Well, the worst contract (Jaric) and locker room distraction (Walker) are gone, which is in itself a good start. We added two players who very well could start, which improves bench depth. And we get our purported point guard of the future for a full season, gods willing. We got an athletic swingman who is cheap and might be worth something in Carney. It's not night and day, no. But it's some change. (Note I didn't bother discussing Collins, Cardinal or Booth.)


----------



## luther

J. Zgoda says the deal is up to five years, 22 million, but it's two guaranteed ($3.5 and $3.8m); the Wolves have a team option after the second and third years; then Gomes has a player option if he's still here after year four.


----------



## nets1fan102290

im surprised he got 5 years so i guess him and brewer will be fighting for the starting small foward position?


----------



## luther

nets1fan102290 said:


> im surprised he got 5 years so i guess him and brewer will be fighting for the starting small foward position?

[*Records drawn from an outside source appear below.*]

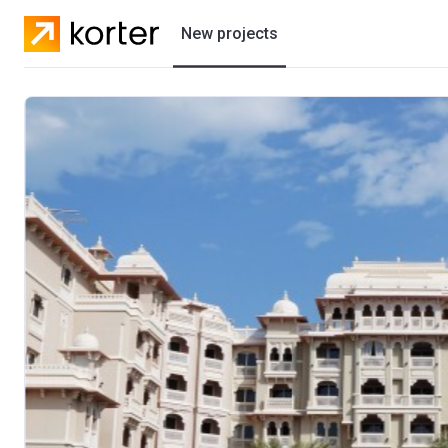
New projects
Residential projects
Villas
Developers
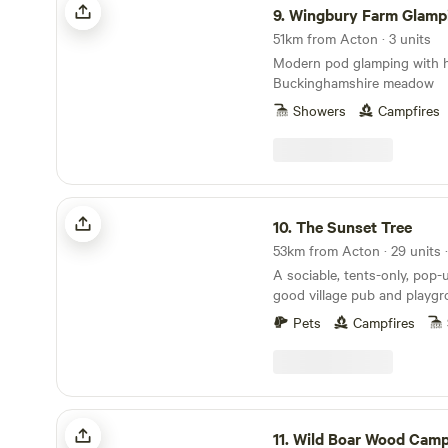
9.
Wingbury Farm Glamp
without being disturbed. We
the whole site from 11.30pm. Overall we are quit
51km from Acton · 3 units
a sociable site, with things
Modern pod glamping with ho
camp every weekend. and a p
Buckinghamshire meadow
around for a few mins after
Showers
Campfires
a great area for large famil
ourselves on helping new c
out of the experience come 
center camp.
The Sunset Tree
10.
The Sunset Tree
A sociable, tents-only, pop-
good village pub and playg
doorstep
Pets
Campfires
Wild Boar Wood Campsite
11.
Wild Boar Wood Camp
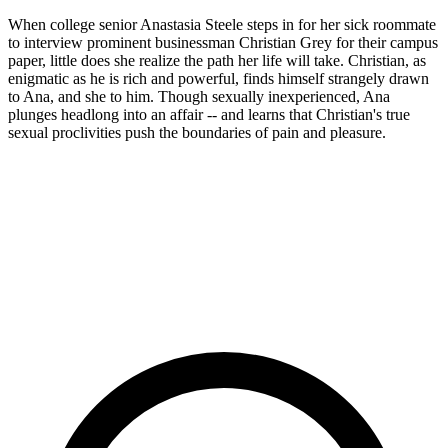
When college senior Anastasia Steele steps in for her sick roommate
to interview prominent businessman Christian Grey for their campus
paper, little does she realize the path her life will take. Christian, as
enigmatic as he is rich and powerful, finds himself strangely drawn
to Ana, and she to him. Though sexually inexperienced, Ana
plunges headlong into an affair -- and learns that Christian's true
sexual proclivities push the boundaries of pain and pleasure.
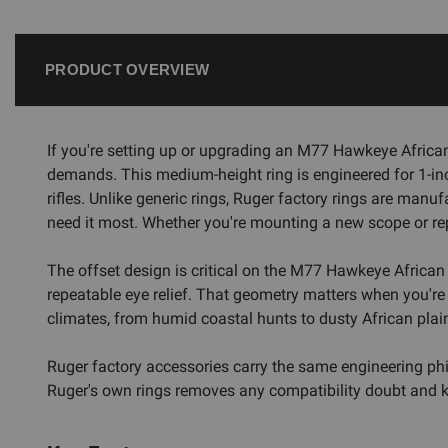
PRODUCT OVERVIEW
If you're setting up or upgrading an M77 Hawkeye African
demands. This medium-height ring is engineered for 1-in
rifles. Unlike generic rings, Ruger factory rings are manu
need it most. Whether you're mounting a new scope or repl
The offset design is critical on the M77 Hawkeye African p
repeatable eye relief. That geometry matters when you're g
climates, from humid coastal hunts to dusty African plains
Ruger factory accessories carry the same engineering philo
Ruger's own rings removes any compatibility doubt and k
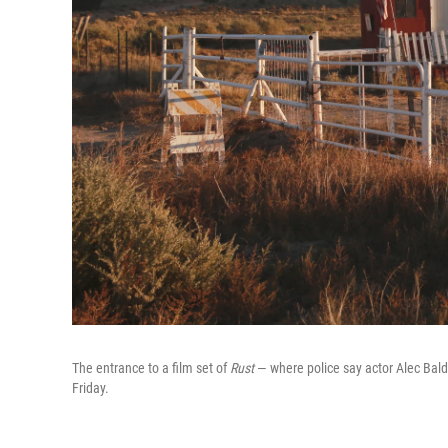
The entrance to a film set of
Rust
— where police say actor Alec Baldw
Friday.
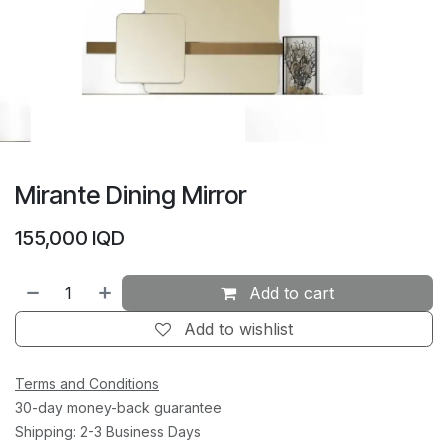
Mirante Dining Mirror
155,000
IQD
Add to cart
Add to wishlist
Terms and Conditions
30-day money-back guarantee
Shipping: 2-3 Business Days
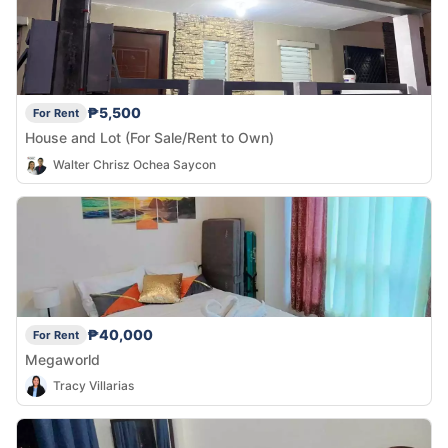
₱5,500
For Rent
House and Lot (For Sale/Rent to Own)
Walter Chrisz Ochea Saycon
₱40,000
For Rent
Megaworld
Tracy Villarias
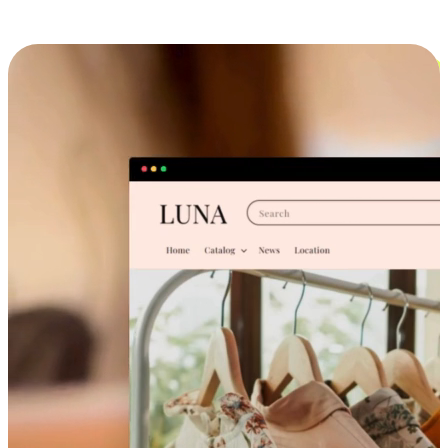
Cross-Device Shopping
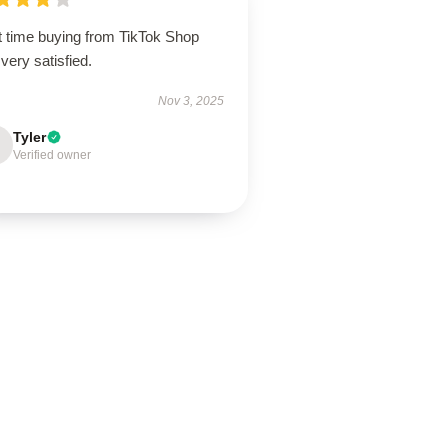
t time buying from TikTok Shop
very satisfied.
Nov 3, 2025
Tyler
Verified owner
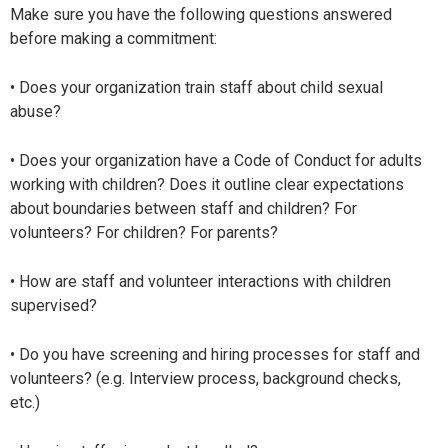
Make sure you have the following questions answered
before making a commitment:
• Does your organization train staff about child sexual
abuse?
• Does your organization have a Code of Conduct for adults
working with children? Does it outline clear expectations
about boundaries between staff and children? For
volunteers? For children? For parents?
• How are staff and volunteer interactions with children
supervised?
• Do you have screening and hiring processes for staff and
volunteers? (e.g. Interview process, background checks,
etc.)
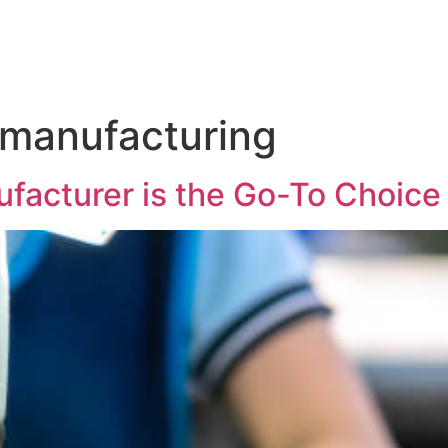
 manufacturing
facturer is the Go-To Choice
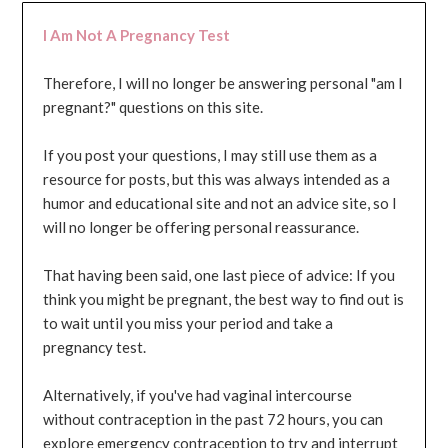
I Am Not A Pregnancy Test
Therefore, I will no longer be answering personal "am I
pregnant?" questions on this site.
If you post your questions, I may still use them as a
resource for posts, but this was always intended as a
humor and educational site and not an advice site, so I
will no longer be offering personal reassurance.
That having been said, one last piece of advice: If you
think you might be pregnant, the best way to find out is
to wait until you miss your period and take a
pregnancy test.
Alternatively, if you've had vaginal intercourse
without contraception in the past 72 hours, you can
explore emergency contraception to try and interrupt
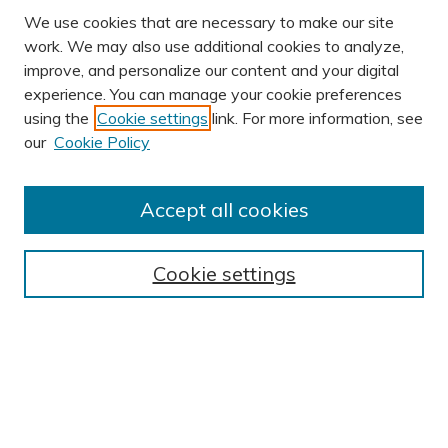
We use cookies that are necessary to make our site
work. We may also use additional cookies to analyze,
improve, and personalize our content and your digital
experience. You can manage your cookie preferences
using the
Cookie settings
link. For more information, see
AUTHOR CORNER
our
Cookie Policy
Author FAQ
Submit Research
Accept all cookies
BROWSE
Collections
Cookie settings
Exhibits
Disciplines
Authors
SEARCH
Enter search terms:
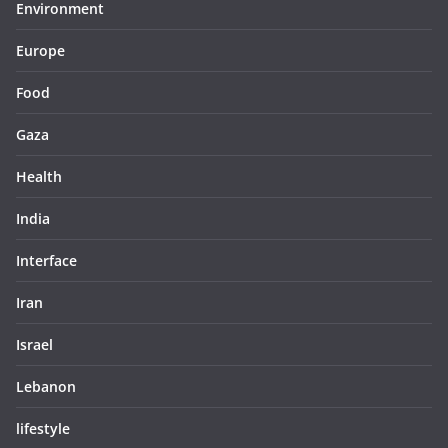
Environment
Europe
Food
Gaza
Health
India
Interface
Iran
Israel
Lebanon
lifestyle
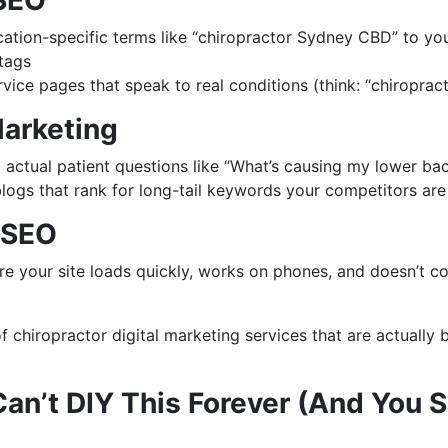
SEO
ation-specific terms like “chiropractor Sydney CBD” to yo
tags
rvice pages that speak to real conditions (think: “chiropract
arketing
actual patient questions like “What’s causing my lower bac
logs that rank for long-tail keywords your competitors are
 SEO
re your site loads quickly, works on phones, and doesn’t c
 of chiropractor digital marketing services that are actually 
an’t DIY This Forever (And You S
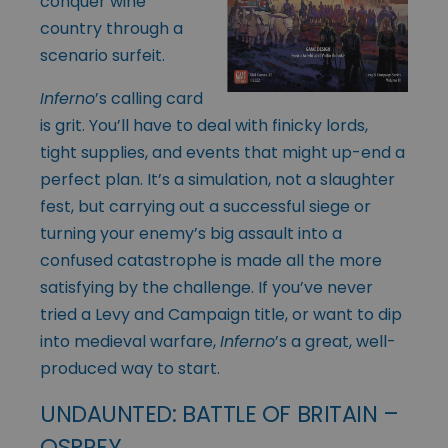
conquer wine
country through a
scenario surfeit.
Inferno
’s
calling card
is grit. You’ll have to deal with finicky lords,
tight supplies, and events that might up-end a
perfect plan. It’s a simulation, not a slaughter
fest, but carrying out a successful siege or
turning your enemy’s big assault into a
confused catastrophe is made all the more
satisfying by the challenge. If you’ve never
tried a Levy and Campaign title, or want to dip
into medieval warfare,
Inferno
’s a great, well-
produced way to start.
UNDAUNTED: BATTLE OF BRITAIN –
OSPREY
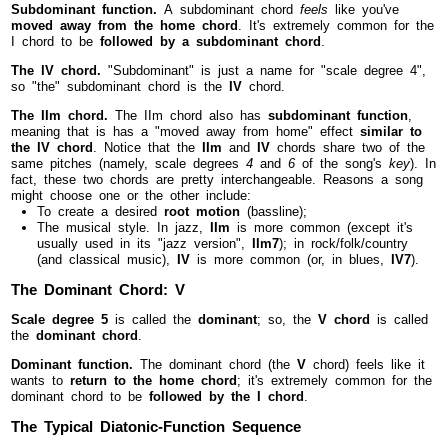
Subdominant function.
A subdominant chord
feels
like you've
moved away from the home chord
. It's extremely common for the
I chord to be
followed by a subdominant chord
.
The IV chord.
"Subdominant" is just a name for "scale degree 4",
so "the" subdominant chord is the
IV
chord.
The IIm chord.
The IIm chord also has
subdominant function
,
meaning that is has a "moved away from home" effect
similar to
the IV chord
. Notice that the
IIm
and
IV
chords share two of the
same pitches (namely, scale degrees
4
and
6
of the song's
key
). In
fact, these two chords are pretty interchangeable. Reasons a song
might choose one or the other include:
To create a desired
root motion
(bassline);
The musical style. In jazz,
IIm
is more common (except it's
usually used in its "jazz version",
IIm7
); in rock/folk/country
(and classical music),
IV
is more common (or, in blues,
IV7
).
The Dominant Chord: V
Scale degree 5
is called the
dominant
; so, the
V chord
is called
the
dominant chord
.
Dominant function.
The dominant chord (the
V
chord) feels like it
wants to
return to the home chord
; it's extremely common for the
dominant chord to be
followed by the I chord
.
The Typical Diatonic-Function Sequence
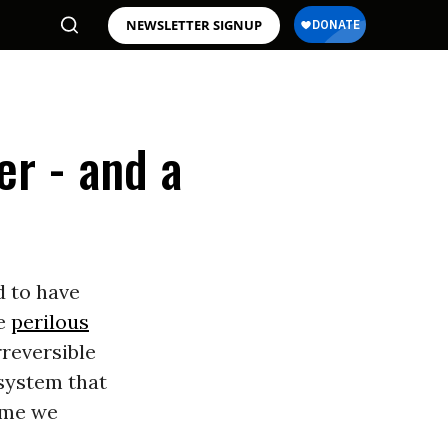
NEWSLETTER SIGNUP
er - and a
d to have
he
perilous
rreversible
system that
time we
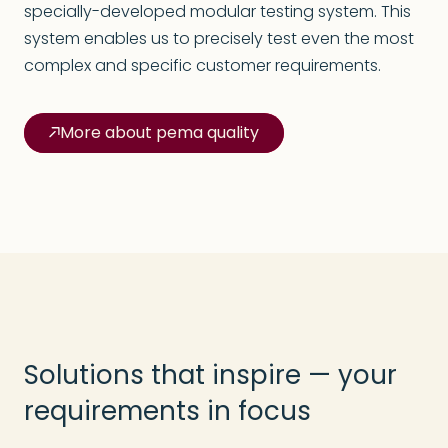
specially-developed modular testing system. This
system enables us to precisely test even the most
complex and specific customer requirements.
More about pema quality
Solutions that inspire — your
requirements in focus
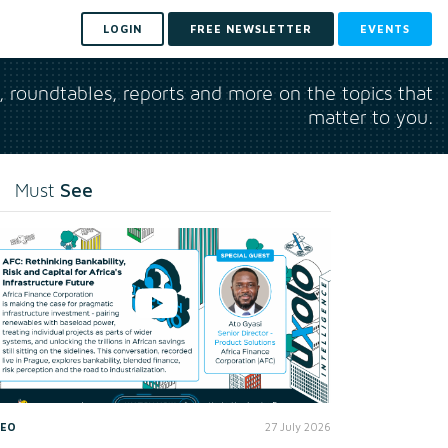
LOGIN
FREE NEWSLETTER
EVENTS
s, roundtables, reports and more on the topics that
matter to you.
See
Must
DEO
27 July 2026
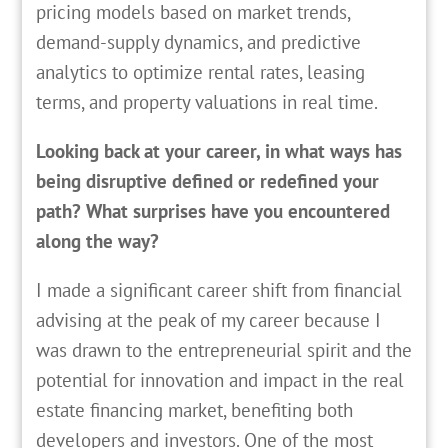
pricing models based on market trends,
demand-supply dynamics, and predictive
analytics to optimize rental rates, leasing
terms, and property valuations in real time.
Looking back at your career, in what ways has
being disruptive defined or redefined your
path? What surprises have you encountered
along the way?
I made a significant career shift from financial
advising at the peak of my career because I
was drawn to the entrepreneurial spirit and the
potential for innovation and impact in the real
estate financing market, benefiting both
developers and investors. One of the most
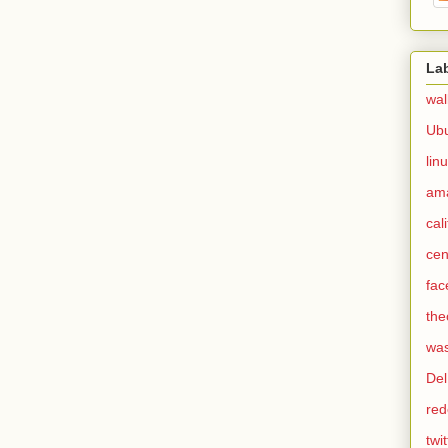
La
wal
Ub
lin
am
cal
cen
fac
the
was
Del
red
twit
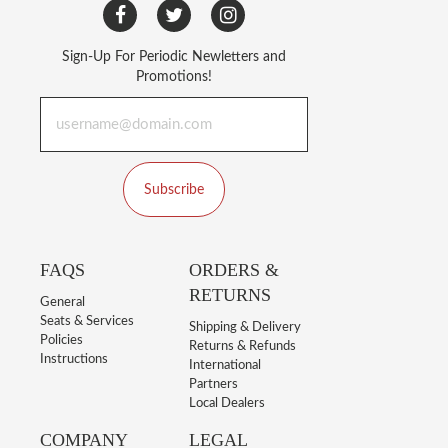
Sign-Up For Periodic Newletters and
Promotions!
Subscribe
FAQS
ORDERS &
RETURNS
General
Seats & Services
Shipping & Delivery
Policies
Returns & Refunds
Instructions
International
Partners
Local Dealers
COMPANY
LEGAL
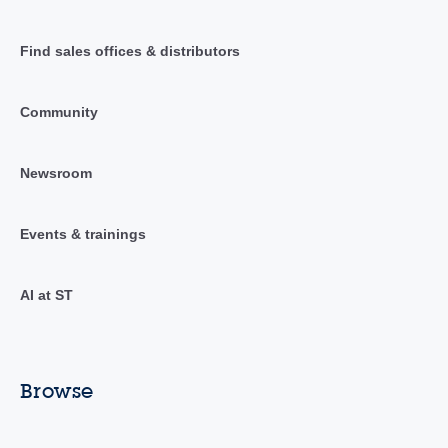
Find sales offices & distributors
Community
Newsroom
Events & trainings
AI at ST
Browse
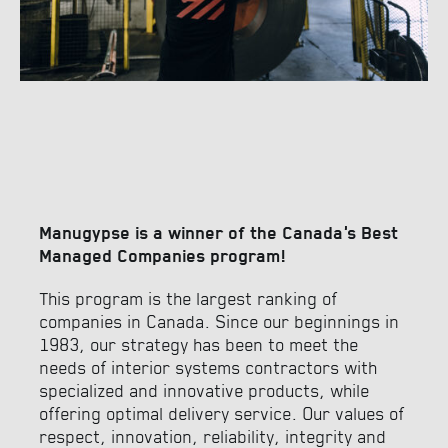
Manugypse is a winner of the Canada’s Best
Managed Companies program!
This program is the largest ranking of
companies in Canada. Since our beginnings in
1983, our strategy has been to meet the
needs of interior systems contractors with
specialized and innovative products, while
offering optimal delivery service. Our values of
respect, innovation, reliability, integrity and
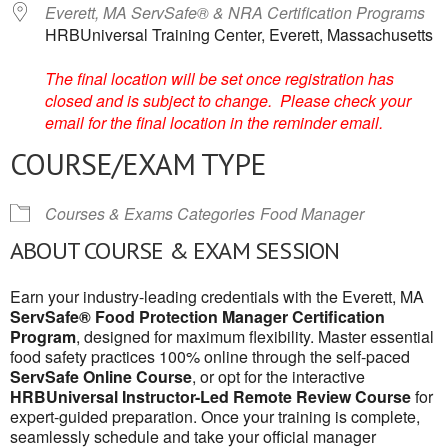
Everett, MA ServSafe® & NRA Certification Programs
HRBUniversal Training Center, Everett, Massachusetts
The final location will be set once registration has
closed and is subject to change. Please check your
email for the final location in the reminder email.
COURSE/EXAM TYPE
Courses & Exams Categories
Food Manager
ABOUT COURSE & EXAM SESSION
Earn your industry-leading credentials with the Everett, MA
ServSafe® Food Protection Manager Certification
Program
, designed for maximum flexibility. Master essential
food safety practices 100% online through the self-paced
ServSafe Online Course
, or opt for the interactive
HRBUniversal Instructor-Led Remote Review Course
for
expert-guided preparation. Once your training is complete,
seamlessly schedule and take your official manager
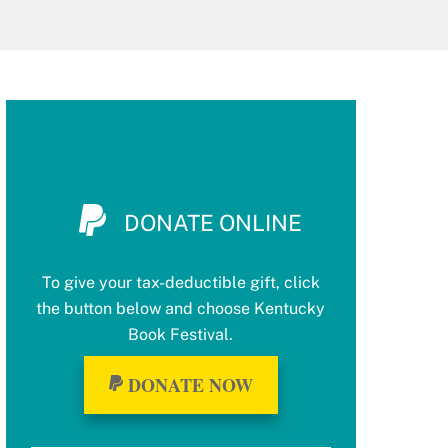
DONATE ONLINE
To give your tax-deductible gift, click
the button below and choose Kentucky
Book Festival.
DONATE NOW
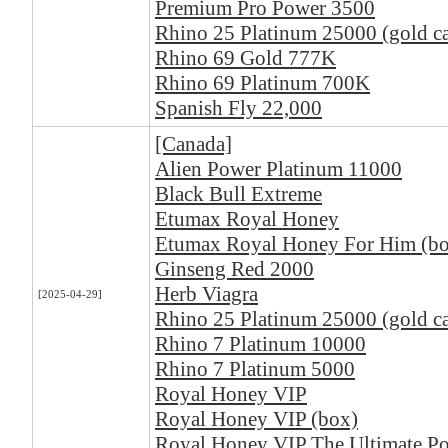
Premium Pro Power 3500
Rhino 25 Platinum 25000 (gold ca
Rhino 69 Gold 777K
Rhino 69 Platinum 700K
Spanish Fly 22,000
[Canada]
Alien Power Platinum 11000
Black Bull Extreme
Etumax Royal Honey
Etumax Royal Honey For Him (b
Ginseng Red 2000
Herb Viagra
[2025-04-29]
Rhino 25 Platinum 25000 (gold ca
Rhino 7 Platinum 10000
Rhino 7 Platinum 5000
Royal Honey VIP
Royal Honey VIP (box)
Royal Honey VIP The Ultimate Po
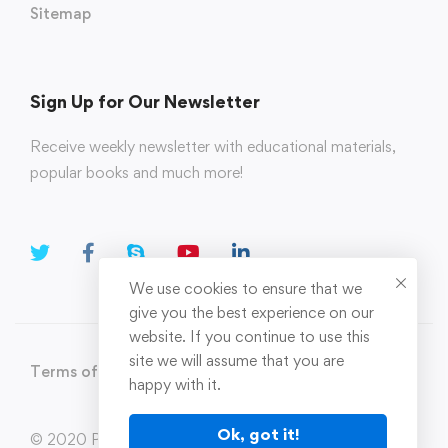
Sitemap
Sign Up for Our Newsletter
Receive weekly newsletter with educational materials,
popular books and much more!
We use cookies to ensure that we
give you the best experience on our
website. If you continue to use this
site we will assume that you are
Terms of Use
Privacy Policy
happy with it.
Ok, got it!
© 2020 Parahi.in All Rights Reserved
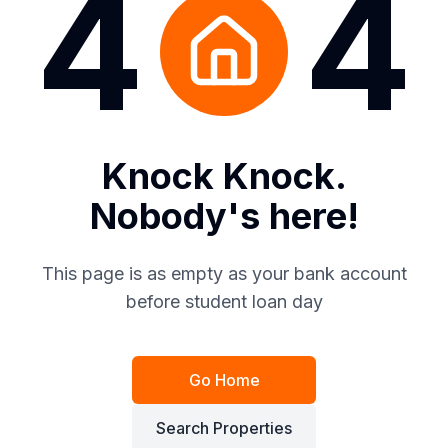
4
4
Knock Knock.
Nobody's here!
This page is as empty as your bank account
before student loan day
Go Home
Search Properties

Well, realistically he probably didn't get five years: he got two guaranteed. Each of the next two, the Wolves hold an option. And then he holds an option for the fifth, by which time the roughly $5 million won't be that big a salary anyway, most likely, and he may not want it (if he's performing well). As for positions, he'll be in the mix fighting for that starting SF spot, presumably with Brewer and maybe Miller, if they go with McCants as SG.


----------



## Mateo

well, didn't they give hudson and hassell 4 or 5 year contracts? we do have a past of giving bench players long contract, so I'm still worried that the option year thing might not be true. we have a history of this.


----------



## luther

Mateo said:


> well, didn't they give hudson and hassell 4 or 5 year contracts? we do have a past of giving bench players long contract, so I'm still worried that the option year thing might not be true. we have a history of this.


The option thing has been publicly discussed at a press conference: it's true. The Hudson and Hassell deals had no options. Granted, we could make a bad decision and keep him (if it is a bad decision at the time--time will tell about that), but the options are there. We can get out after the 2009-10 season if we choose to.


----------